The Q2-FY26 trading update highlighted continued revenue pressure following unfavorable trading in Q1-FY26. Both the Major Domestic Appliances (MDA) and Consumer Electronics (CE) markets were down year-on-year, influenced by price-conscious consumers and reduced discretionary spending, which lowered average order values and increased relative delivery costs.

Operational costs were higher due to the implementation and ongoing operation of the new ERP system, alongside increased employee-related expenses, affecting distribution and overheads. Despite measures to control costs and maintain service levels, unfavorable H1 performance and reduced operating leverage are expected to result in an adjusted EBITDA of approximately GBP1.7m for FY26.

The board has postponed decisions on any interim dividend and will reconsider the final dividend alongside the Full Year Results.

Arecor Therapeutics (LSE:AREC)
Arecor Therapeutics plc is a UK-based biopharmaceutical company specialising in drug development and delivery for diabetes and other cardiometabolic diseases. The Group’s pipeline includes insulin formulations AT278 and AT247 for diabetes, an oral GLP-1 receptor agonist for obesity, and its proprietary drug delivery platform, Arestat®.

The stock (AREC) traded at 86.50 GBX, up 19.31% or 14.00 GBX from the previous close of 72.50 GBX. Trading opened at 87.50 GBX, with a bid/offer range of 85.00/88.00 GBX. This price movement reflects market reaction to the interim results and post-period strategic announcements, including partnerships and financing agreements.

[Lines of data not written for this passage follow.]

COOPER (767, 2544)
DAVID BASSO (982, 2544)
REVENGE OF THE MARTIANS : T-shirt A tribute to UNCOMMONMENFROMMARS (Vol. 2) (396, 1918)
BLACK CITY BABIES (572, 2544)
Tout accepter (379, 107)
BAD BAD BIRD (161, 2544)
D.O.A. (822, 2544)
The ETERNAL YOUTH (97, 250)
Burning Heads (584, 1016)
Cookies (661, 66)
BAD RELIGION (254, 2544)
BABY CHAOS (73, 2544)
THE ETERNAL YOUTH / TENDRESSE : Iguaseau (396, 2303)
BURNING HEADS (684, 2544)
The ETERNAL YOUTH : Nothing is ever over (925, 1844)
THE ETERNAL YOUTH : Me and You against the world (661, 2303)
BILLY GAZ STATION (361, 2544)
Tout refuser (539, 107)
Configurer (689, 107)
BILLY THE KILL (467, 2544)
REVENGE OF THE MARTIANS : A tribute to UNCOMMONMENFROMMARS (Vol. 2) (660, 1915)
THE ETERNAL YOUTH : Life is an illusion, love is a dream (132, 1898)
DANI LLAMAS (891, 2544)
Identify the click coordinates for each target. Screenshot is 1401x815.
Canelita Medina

Revenue remained stable at GBP2.0 million (1H 2024: GBP2.0 million), while R&D costs declined to GBP1.3 million (1H 2024: GBP1.7 million). A gain of GBP0.4 million was recorded from the sale of non-Ogluo Tetris Pharma products, and the loss after tax fell to GBP2.5 million from GBP4.6 million. Cash and short-term investments stood at GBP1.9 million (1H 2024: GBP2.5 million).

The stock’s increase reflects the partnerships with Sequel and Ligand, supporting AT278 development and extending the cash runway into 1H 2027. The modest revenue base, ongoing R&D expenditure, and milestone-based pipeline progress may limit immediate market optimism.

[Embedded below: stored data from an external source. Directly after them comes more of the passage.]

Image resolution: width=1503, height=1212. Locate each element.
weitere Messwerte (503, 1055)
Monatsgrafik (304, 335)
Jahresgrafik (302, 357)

Petershill Partners (LSE:PHLL)
Petershill Partners operates as a global private market's investment platform, providing access to partner-firm revenues, management fees, and performance-related earnings.

The stock (PHLLORD) traded at 307.50 GBX, up 33.12% or 76.50 GBX from the previous close of 231.00 GBX. Trading opened at 308.00 GBX, with a high/low range of 309.50/307.00 GBX and a bid/offer of 307.50/308.00 GBX. The share price increase coincides with investor response to both interim results and the announced return of capital and delisting proposal.

The increase in Petershill’s share price reflects growth in partner-firm earnings, Adjusted Profit After Tax, Partner-firm AuM, and accrued carried interest. Strategic disposals, acquisitions, and the reported return of USD265m to shareholders, including an interim dividend of 5.2 cents per share, also contributed to the positive movement. In addition, the proposed return of capital of USD921m, involving the cancellation of free-float shares and delisting, represents a notable premium relative to the prior share price.